Every company faces unique challenges
The threats facing any particular application or service vary enormously by geography, industry, and brand prominence, among other factors. At the same time, different organizations have different risk appetites and exposures.
The appropriate level of friction introduced by security measures will therefore vary on a company-to-company basis.
“Digital transformation will continue to be high on the priority list for many organizations, and a reliable CIAM could help businesses combat account takeover to protect consumers and businesses while boosting seamless consumer experience,” said Ben Goodman, Senior Vice President and General Manager for Asia Pacific & Japan, Okta. “The first step towards implementing CIAM securely is to understand why and how adversaries are attacking these customer-oriented businesses,” he added.
Applications gain users, identity takes on even greater Importance
As adversaries focus greater attention on attacking identity systems and evolving their tactics, techniques, and procedures (TTPs), the report highlighted that it is essential for application and service providers to:
- Implement defence-in-depth tools that work in combination across the user, application, and network layers
- Continually monitor their applications for signs of attacks and changes in TTPs; and
- Make adjustments (e.g., tune parameters, tighten restrictions, introduce new tools, etc.) as needed.
Leaders across these functions should work together to implement CIAM in a manner that balances quality of customer experience and system security, in the context of desired use cases, customer types, data types, industry-specific risks, and risk appetite.
“Trust between customers and organizations is sacred and hard-earned, therefore it is crucial to make identity security a board-level issue.
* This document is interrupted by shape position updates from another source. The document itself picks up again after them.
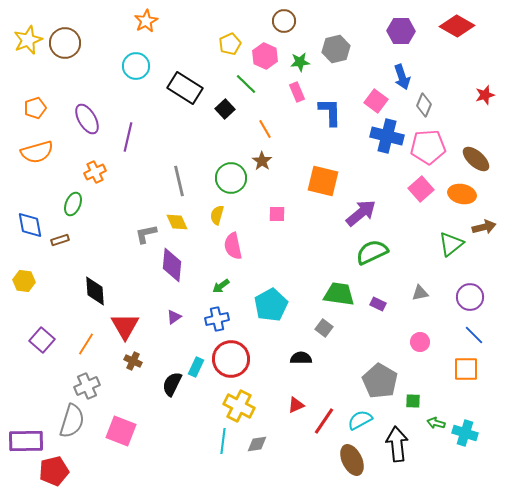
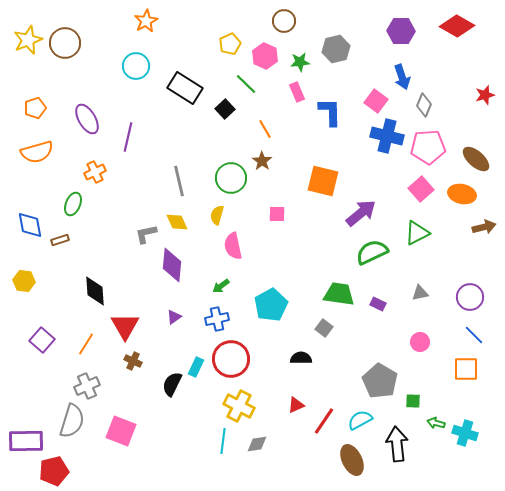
green triangle at (451, 244): moved 34 px left, 11 px up; rotated 12 degrees clockwise
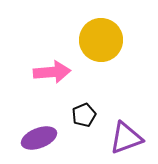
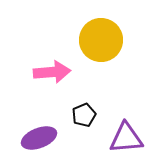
purple triangle: rotated 15 degrees clockwise
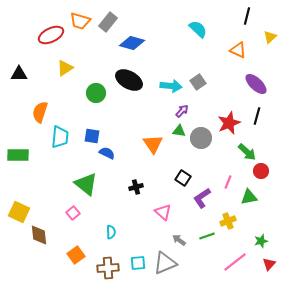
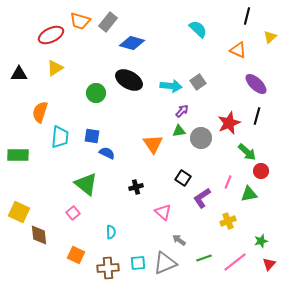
yellow triangle at (65, 68): moved 10 px left
green triangle at (179, 131): rotated 16 degrees counterclockwise
green triangle at (249, 197): moved 3 px up
green line at (207, 236): moved 3 px left, 22 px down
orange square at (76, 255): rotated 30 degrees counterclockwise
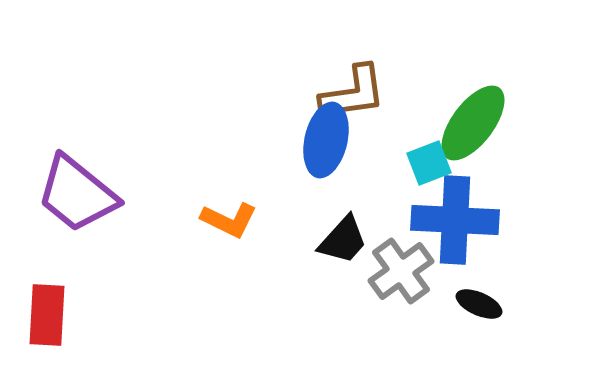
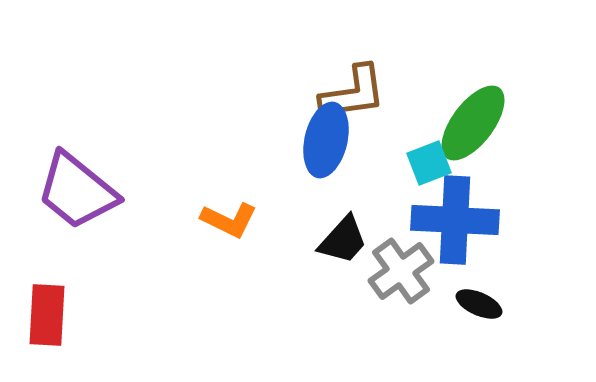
purple trapezoid: moved 3 px up
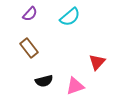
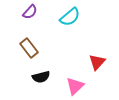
purple semicircle: moved 2 px up
black semicircle: moved 3 px left, 4 px up
pink triangle: rotated 24 degrees counterclockwise
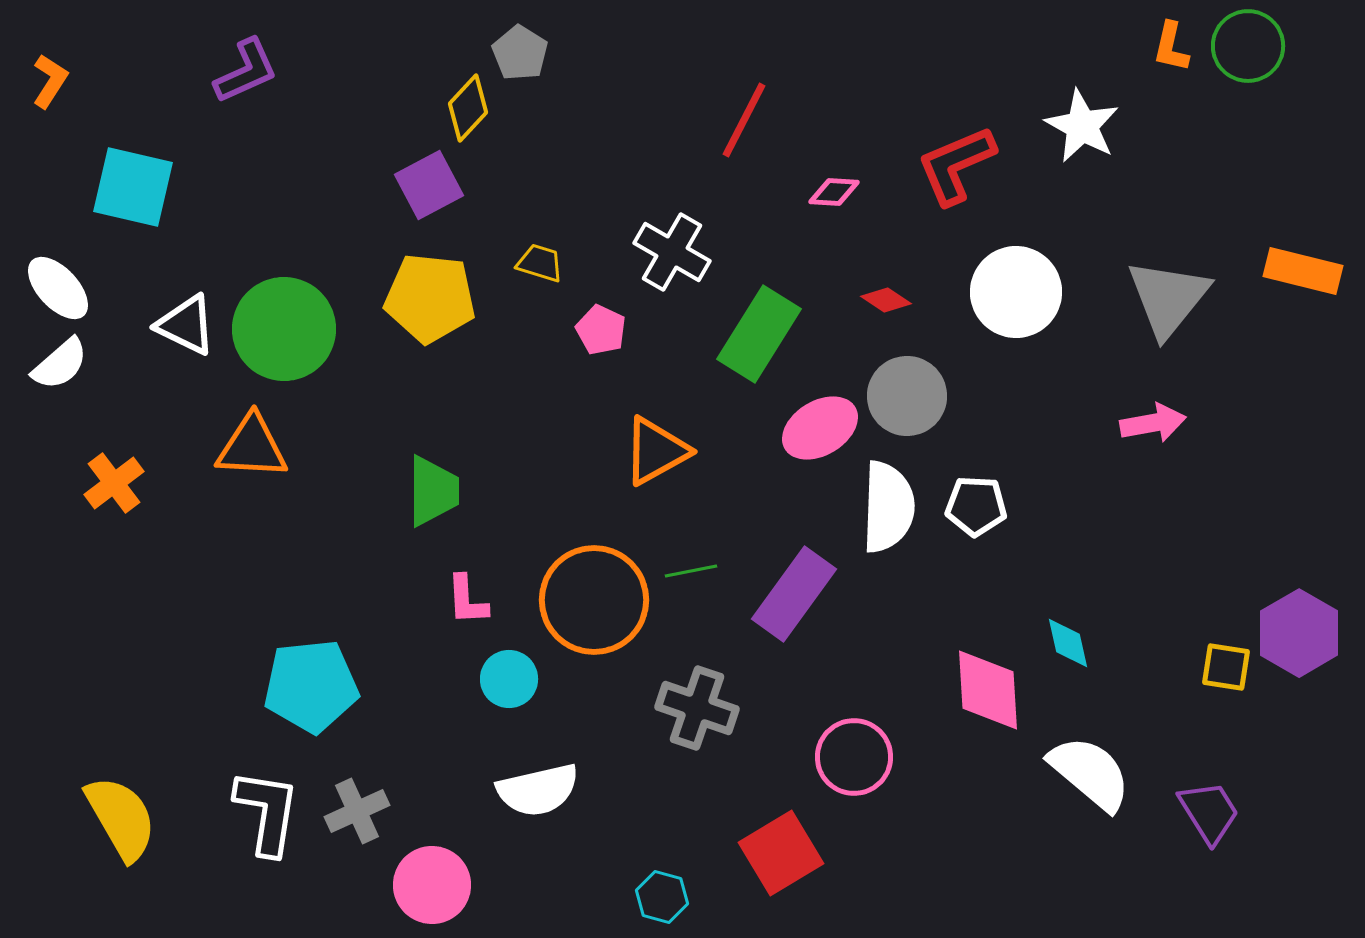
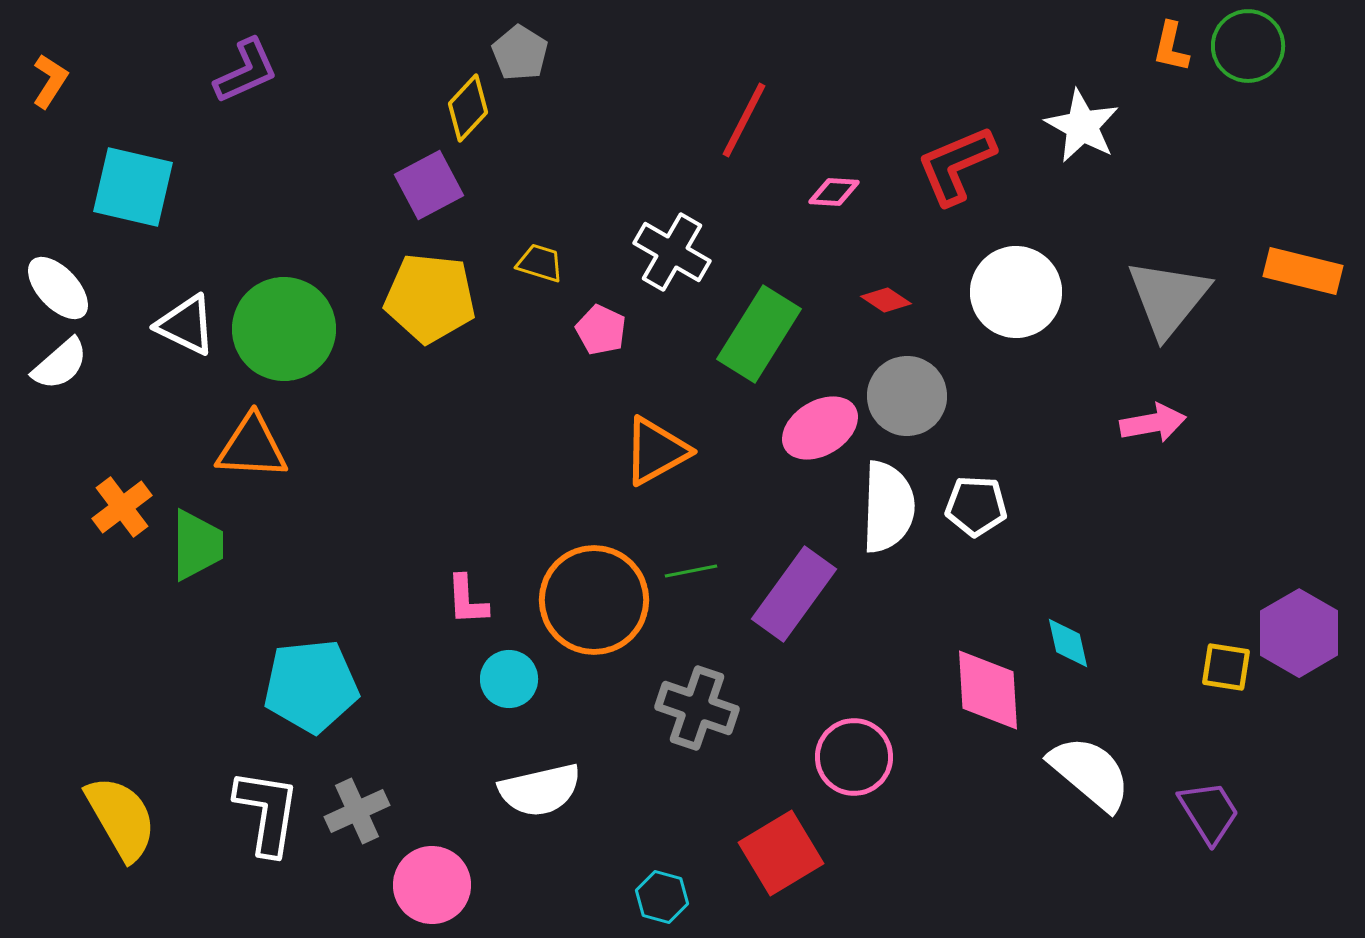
orange cross at (114, 483): moved 8 px right, 24 px down
green trapezoid at (433, 491): moved 236 px left, 54 px down
white semicircle at (538, 790): moved 2 px right
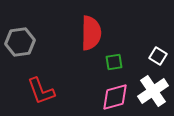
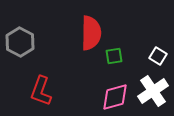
gray hexagon: rotated 24 degrees counterclockwise
green square: moved 6 px up
red L-shape: rotated 40 degrees clockwise
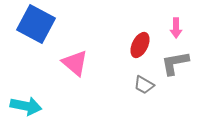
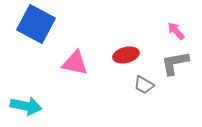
pink arrow: moved 3 px down; rotated 138 degrees clockwise
red ellipse: moved 14 px left, 10 px down; rotated 50 degrees clockwise
pink triangle: rotated 28 degrees counterclockwise
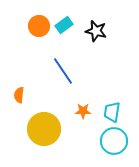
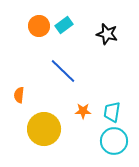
black star: moved 11 px right, 3 px down
blue line: rotated 12 degrees counterclockwise
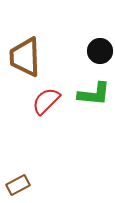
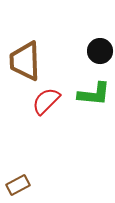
brown trapezoid: moved 4 px down
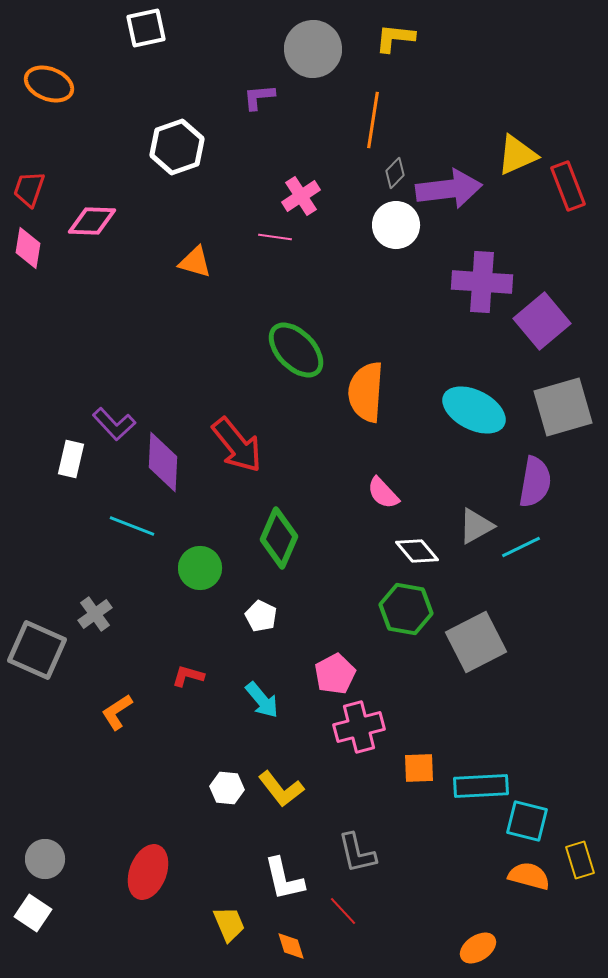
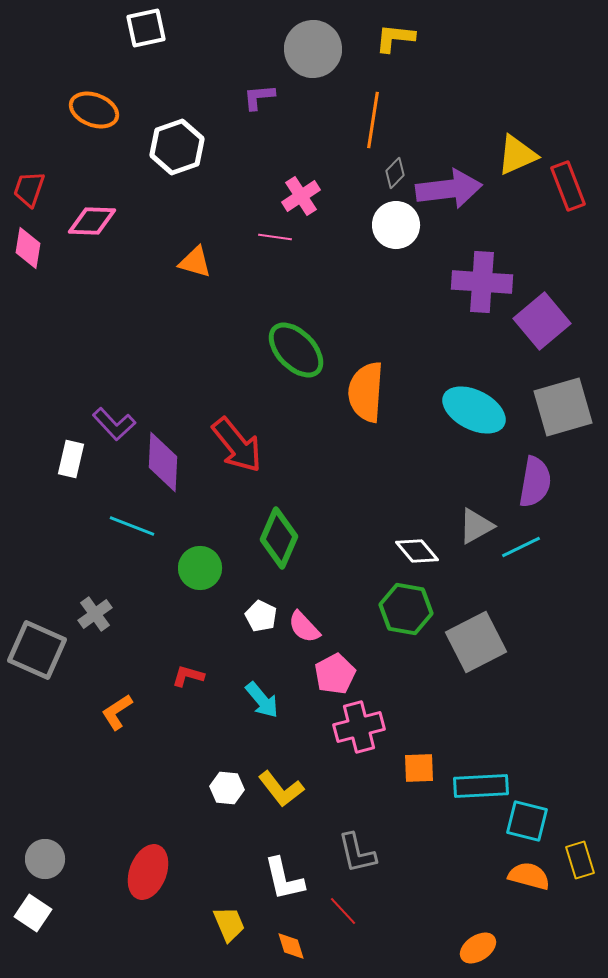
orange ellipse at (49, 84): moved 45 px right, 26 px down
pink semicircle at (383, 493): moved 79 px left, 134 px down
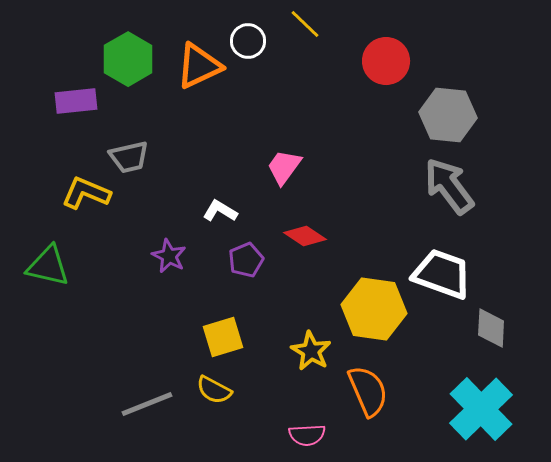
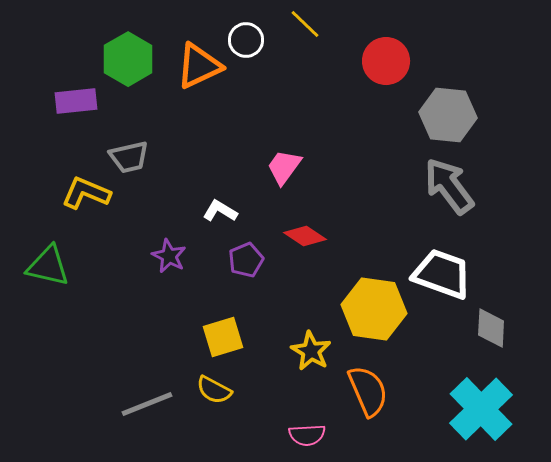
white circle: moved 2 px left, 1 px up
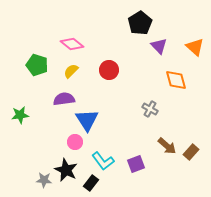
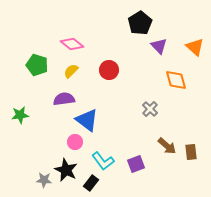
gray cross: rotated 14 degrees clockwise
blue triangle: rotated 20 degrees counterclockwise
brown rectangle: rotated 49 degrees counterclockwise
Placing identity security at the core of your business will allow your workers to focus on innovation, collaboration, and productivity while reducing overall identity-related risk,” Goodman added.
Managing CIAM Threats
The report also highlighted that an agile, secure-by-design CIAM solution permits a considerable amount of flexibility that allow organizations to tailor customer identity and access management — and continually tune as needed — without drawing in resources better applied toward advancing core competencies.
The report recommends several solutions that involve combining multiple security tools that can operate at different layers and form a unified defensive position. These include implementing MFA, using generic failure messages that do not reveal system details, limiting failed login attempts, and implementing secure session management practices.